Your response must be made up of each line in the data below that contains the string "сезоне".

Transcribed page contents
== == ==
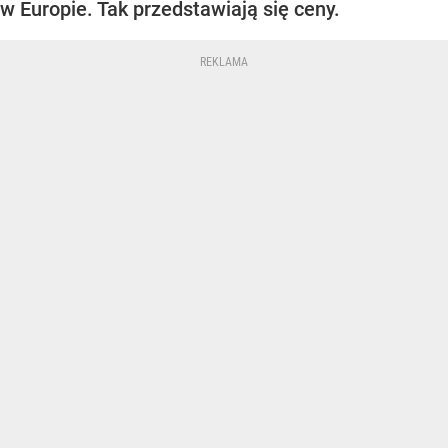
w Europie. Tak przedstawiają się ceny.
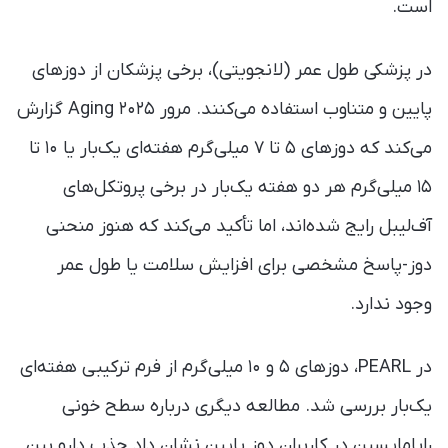
است.
در پزشکی طول عمر (لانجویتی)، برخی پزشکان از دوزهای
پایین و متناوب استفاده می‌کنند. مرور ۲۰۲۵ Aging گزارش
می‌کند که دوزهای ۵ تا ۷ میلی‌گرم هفته‌ای یک‌بار یا ۱۰ تا
۱۵ میلی‌گرم هر دو هفته یک‌بار در برخی پروتکل‌های
آف‌لیبل رایج شده‌اند، اما تأکید می‌کند که هنوز منحنی
دوز-پاسخ مشخصی برای افزایش سلامت یا طول عمر
وجود ندارد.
در PEARL، دوزهای ۵ و ۱۰ میلی‌گرم از فرم ترکیبی هفته‌ای
یک‌بار بررسی شد. مطالعه دیگری درباره سطح خونی
راپامایسین در کاربران دوز پایین نشان داد جذب دارو بین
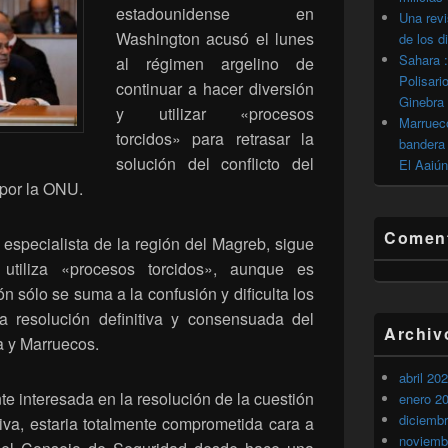
estadounidense en
Una revi
Washington acusó el lunes
de los d
Sahara :
al régimen argelino de
Polisari
continuar a hacer diversión
Ginebra
y utilizar «procesos
Marrueco
torcidos» para retrasar la
bandera 
solución del conflicto del
El Aaiún
 por la ONU.
Coment
 especialista de la región del Magreb, sigue
utiliza «procesos torcidos», aunque es
n sólo se suma a la confusión y dificulta los
 resolución definitiva y consensuada del
Archiv
lia y Marruecos.
abril 20
e interesada en la resolución de la cuestión
enero 2
diciemb
iva, estaria totalmente comprometida cara a
noviemb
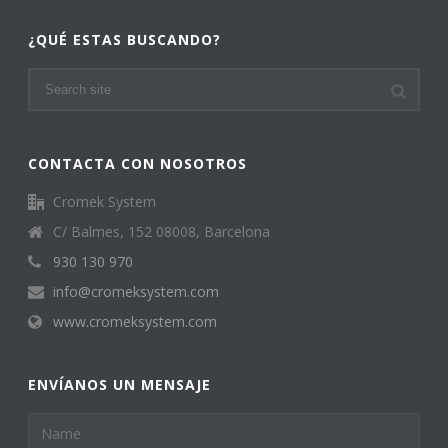
¿QUÉ ESTAS BUSCANDO?
CONTACTA CON NOSOTROS
Cromek System
C/ Balmes, 152 08008, Barcelona
930 130 970
info@cromeksystem.com
www.cromeksystem.com
ENVÍANOS UN MENSAJE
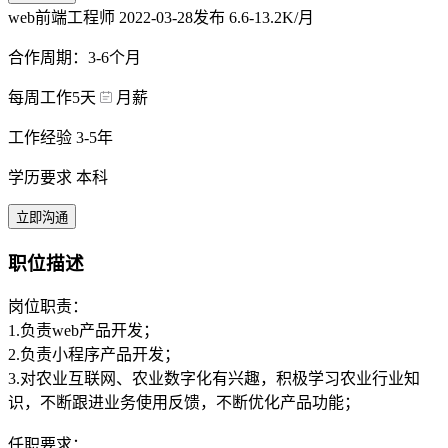
web前端工程师
2022-03-28发布
6.6-13.2K/月
合作周期：3-6个月
每周工作5天
月薪
工作经验 3-5年
学历要求 本科
立即沟通
职位描述
岗位职责：
1.负责web产品开发；
2.负责小程序产品开发；
3.对农业互联网、农业数字化有兴趣，积极学习农业行业知
识，不断跟进业务使用反馈，不断优化产品功能；
任职要求：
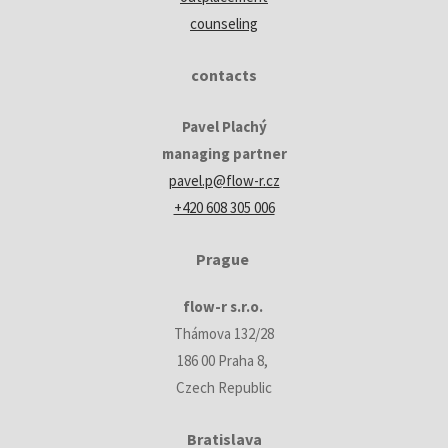
counseling
contacts
Pavel Plachý
managing partner
pavel.p@flow-r.cz
+420 608 305 006
Prague
flow-r s.r.o.
Thámova 132/28
186 00 Praha 8,
Czech Republic
Bratislava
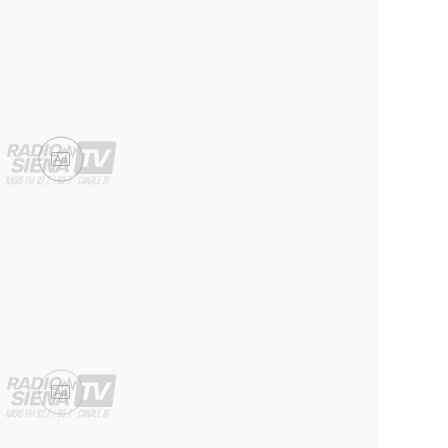
Ad
Ad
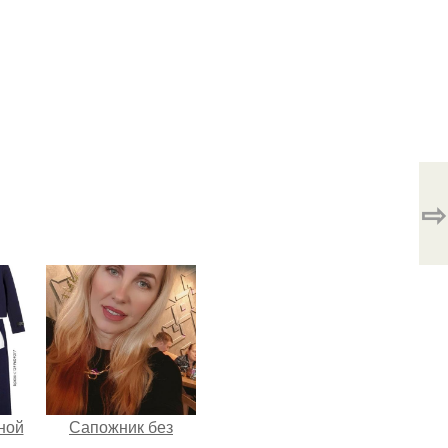
⇨
ной
Сапожник без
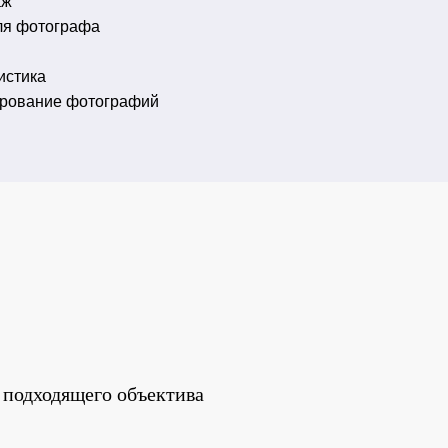
аж
ля фотографа
истика
ирование фотографий
 подходящего объектива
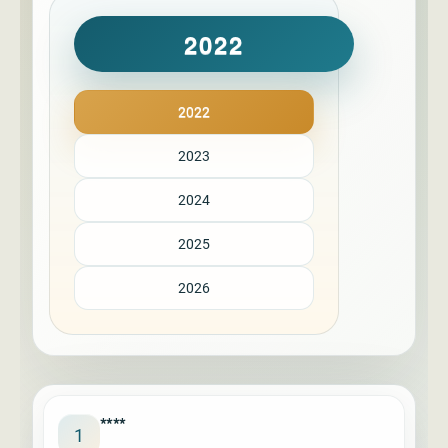
2022
2022
2023
2024
2025
2026
****
1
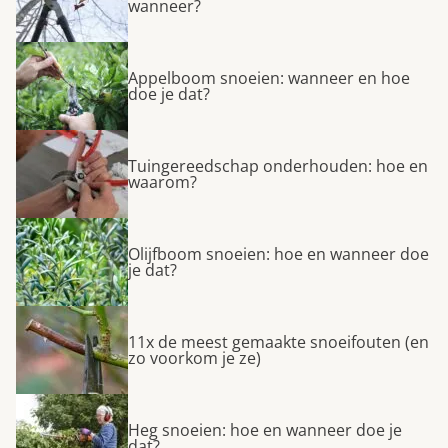
wanneer?
Appelboom snoeien: wanneer en hoe
doe je dat?
Tuingereedschap onderhouden: hoe en
waarom?
Olijfboom snoeien: hoe en wanneer doe
je dat?
11x de meest gemaakte snoeifouten (en
zo voorkom je ze)
Heg snoeien: hoe en wanneer doe je
dat?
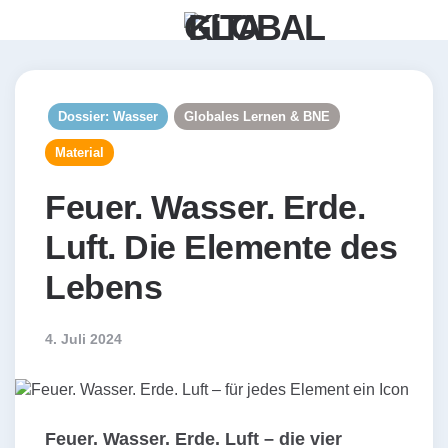
Menü
Such
Dossier: Wasser
Globales Lernen & BNE
Material
Feuer. Wasser. Erde.
Luft. Die Elemente des
Lebens
4. Juli 2024
Feuer. Wasser. Erde. Luft – die vier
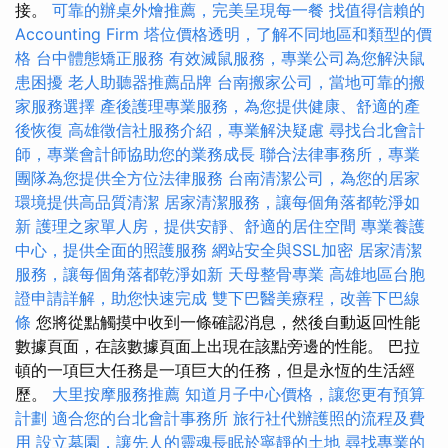
接。
可靠的辦桌外燴推薦，完美呈現每一餐
找值得信賴的
Accounting Firm
塔位價格透明，了解不同地區和類型的價
格
台中體態矯正服務
有效滅鼠服務，專業公司為您解決鼠
患困擾
老人助聽器推薦品牌
台南搬家公司，當地可靠的搬
家服務選擇
產後護理專業服務，為您提供健康、舒適的產
後恢復
高雄徵信社服務介紹，專業解決疑慮
尋找台北會計
師，專業會計師協助您的業務成長
聯合法律事務所，專業
團隊為您提供全方位法律服務
台南清潔公司，為您的居家
環境提供高品質清潔
居家清潔服務，讓每個角落都乾淨如
新
護理之家單人房，提供安靜、舒適的居住空間
專業養護
中心，提供全面的照護服務
網站安全與SSL加密
居家清潔
服務，讓每個角落都乾淨如新
天母整骨專業
高雄地區台胞
證申請詳解，助您快速完成
雙下巴醫美療程，改善下巴線
條
您將從點觸摸中收到一條確認消息，然後自動返回性能
數據頁面，在該數據頁面上出現在該點旁邊的性能。 巴拉
頓的一項巨大任務是一項巨大的任務，但是永恆的生活經
歷。
大里按摩服務推薦
知道月子中心價格，讓您更有預算
計劃
適合您的台北會計事務所
旅行社代辦護照的流程及費
用
設立墓園，讓先人的靈魂長眠於寧靜的土地
尋找專業的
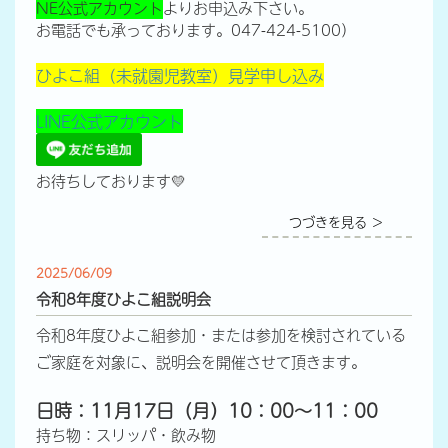
NE公式アカウント
よりお申込み下さい。
お電話でも承っております。047-424-5100）
ひよこ組（未就園児教室）見学申し込み
LINE公式アカウント
お待ちしております💛
つづきを見る ＞
2025/06/09
令和8年度ひよこ組説明会
令和8年度ひよこ組参加・または参加を検討されている
ご家庭を対象に、説明会を開催させて頂きます。
日時：11月17日（月）10：00～11：00
持ち物：スリッパ・飲み物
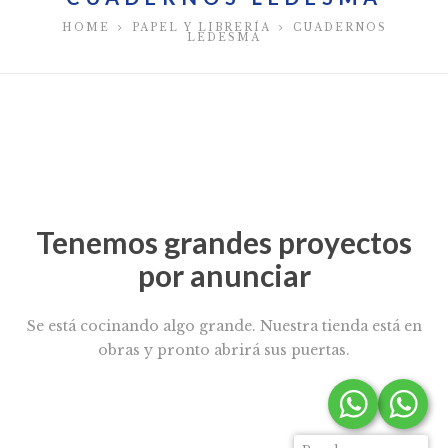
HOME
PAPEL Y LIBRERÍA
CUADERNOS
LEDESMA
Tenemos grandes proyectos
por anunciar
Se está cocinando algo grande. Nuestra tienda está en
obras y pronto abrirá sus puertas.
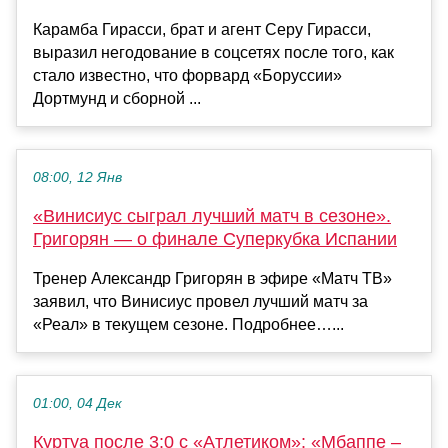
Карамба Гирасси, брат и агент Серу Гирасси,
выразил негодование в соцсетях после того, как
стало известно, что форвард «Боруссии»
Дортмунд и сборной ...
08:00, 12 Янв
«Винисиус сыграл лучший матч в сезоне».
Григорян — о финале Суперкубка Испании
Тренер Александр Григорян в эфире «Матч ТВ»
заявил, что Винисиус провел лучший матч за
«Реал» в текущем сезоне. Подробнее…...
01:00, 04 Дек
Куртуа после 3:0 с «Атлетиком»: «Мбаппе –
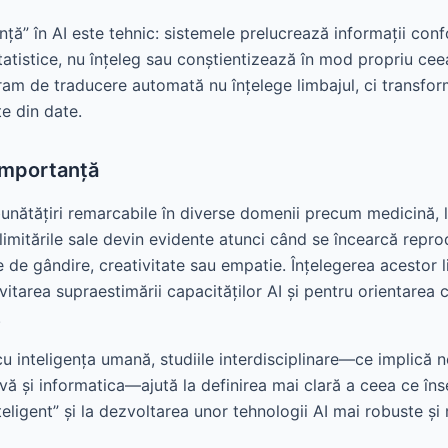
nță” în AI este tehnic: sistemele prelucrează informații con
tatistice, nu înțeleg sau conștientizează în mod propriu cee
am de traducere automată nu înțelege limbajul, ci transfor
te din date.
 importanță
unătățiri remarcabile în diverse domenii precum medicină, lo
limitările sale devin evidente atunci când se încearcă repr
de gândire, creativitate sau empatie. Înțelegerea acestor l
vitarea supraestimării capacităților AI și pentru orientarea 
.
 inteligența umană, studiile interdisciplinare—ce implică ne
ivă și informatica—ajută la definirea mai clară a ceea ce î
teligent” și la dezvoltarea unor tehnologii AI mai robuste și 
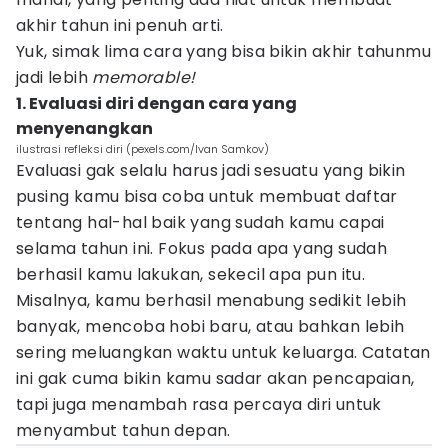
akhir tahun ini penuh arti.
Yuk, simak lima cara yang bisa bikin akhir tahunmu
jadi lebih
memorable!
1. Evaluasi diri dengan cara yang
menyenangkan
ilustrasi refleksi diri (pexels.com/Ivan Samkov)
Evaluasi gak selalu harus jadi sesuatu yang bikin
pusing kamu bisa coba untuk membuat daftar
tentang hal-hal baik yang sudah kamu capai
selama tahun ini. Fokus pada apa yang sudah
berhasil kamu lakukan, sekecil apa pun itu.
Misalnya, kamu berhasil menabung sedikit lebih
banyak, mencoba hobi baru, atau bahkan lebih
sering meluangkan waktu untuk keluarga. Catatan
ini gak cuma bikin kamu sadar akan pencapaian,
tapi juga menambah rasa percaya diri untuk
menyambut tahun depan.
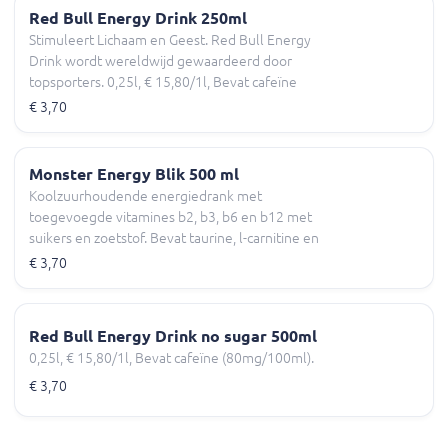
Red Bull Energy Drink 250ml
Stimuleert Lichaam en Geest. Red Bull Energy
Drink wordt wereldwijd gewaardeerd door
topsporters. 0,25l, € 15,80/1l, Bevat cafeïne
(80mg/100ml).
€ 3,70
Monster Energy Blik 500 ml
Koolzuurhoudende energiedrank met
toegevoegde vitamines b2, b3, b6 en b12 met
suikers en zoetstof. Bevat taurine, l-carnitine en
ginseng. 500ml, € 7,90/1l
€ 3,70
Red Bull Energy Drink no sugar 500ml
0,25l, € 15,80/1l, Bevat cafeïne (80mg/100ml).
€ 3,70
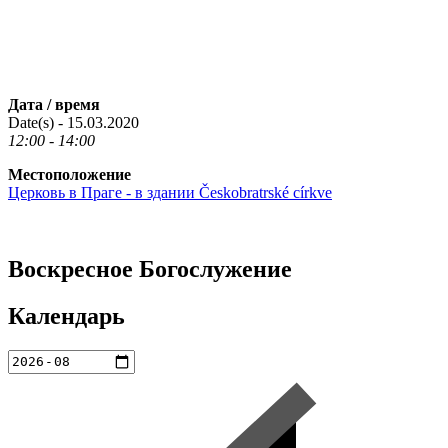
Дата / время
Date(s) - 15.03.2020
12:00 - 14:00
Местоположение
Церковь в Праге - в здании Českobratrské církve
Воскресное Богослужение
Календарь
== == ==
- [THE COMPLETED TASK]
«Винисиус сыграл лучший матч в сезоне».
«Реал» в текущем сезоне. Подробнее…...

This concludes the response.